Number of cases, family structures and identified variants by European Reference Networks participating in the study.
| Type of disorder | Number of families /index cases | Trio | Singleton | Other family structure | Number of genes in the corresponding gene list | Number variants identified | Number of cases with identified variants | Number of variants prioritised | Number of cases with prioritised variants | Number of solved cases | Number of cases under evaluation | Number of cases with an heterozygous variant for an AR disorder identified | Number of unsolved cases |
|---|---|---|---|---|---|---|---|---|---|---|---|---|---|
| Intellectual disability | 1472 | 1008 (68.4%) | 436 (29.6%) | 28 (2%) | 1740 | 1618 | 980 | 193 | 158 | 62 | 5 | 15 | 76 |
| Neuromuscular disorders | 616 | 124 (20.1%) | 433 (70.2%) | 59 (9.5%) | 594 | 278 | 223 | 278 | 228 | 22 | 13 | 21 | 172 |
| Neurological disorders | 2048 | 130 (6.3%) | 1847 (90.1%) | 71 (3.4%) | 358 | 667 | 552 | 177 | 150 | 38 | 2 | 48 | 62 |
| Tumor risk syndromes | 275 | 0 | 273 (99.3%) | 2 (0.7%) | 229 | 30 | 30 | 30 | 30 | 3 | 0 | 3 | 24 |
| TOTAL | 4411 | 1262 (28%) | 2989 (68%) | 160 (4%) | NA | 2593 | 1785 | 678 | 566 | 120 | 25 | 87 | 334 |
Fig. 2Results of reanalysis of undiagnosed RD cases to identify known disease-causing variants.

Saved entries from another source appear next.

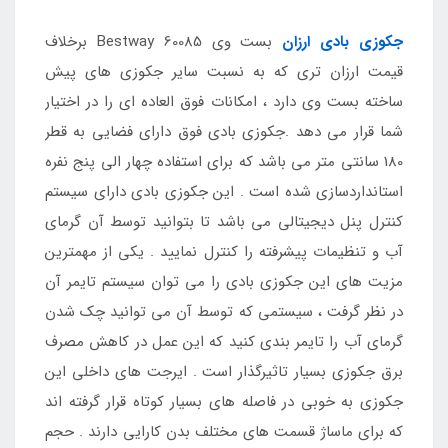
جکوزی بادی
ارزان
بست وی Bestway 60085 برخلاف
قیمت ارزان تری که به نسبت سایر جکوزی های پیش
ساخته بست وی دارد ، امکانات فوق العاده ای را در اختیار
شما قرار می دهد .جکوزی بادی فوق دارای فضایی به قطر
180 سانتی متر می باشد که برای استفاده چهار الی پنج نفره
استانداردسازی شده است . این جکوزی بادی دارای سیستم
کنترل پنل دیجیتالی می باشد تا بتوانید توسط آن گرمای
آب و تنظیمات پیشرفته را کنترل نمایید . یکی از مهمترین
مزیت های این جکوزی بادی را می توان سیستم تایمر آن
در نظر گرفت ، سیستمی که توسط آن می توانید چک شدن
گرمای آب را تایمر بندی کنید که این عمل در کاهش مصرف
برق جکوزی بسیار تاثیرگذار است . ایرجت های داخلی این
جکوزی به خوبی در فاصله های بسیار کوتاه قرار گرفته اند
که برای ماساژ قسمت های مختلف بدن کارایی دارند . حجم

A Filtration, prioritisation and interpretation workflow (numbers refer to index cases). B Number of variants per case submitted to DITFs for prioritisation and resulting number of variants submitted for interpretation. C Variants interpretation results from prioritised cases per type of disorder (numbers refer to variants). D Number of causative variants identified according to the year the corresponding gene (grey) or variant (yellow) was first described in the literature as disease-causing (according to OMIM) or pathogenic (according to ClinVar).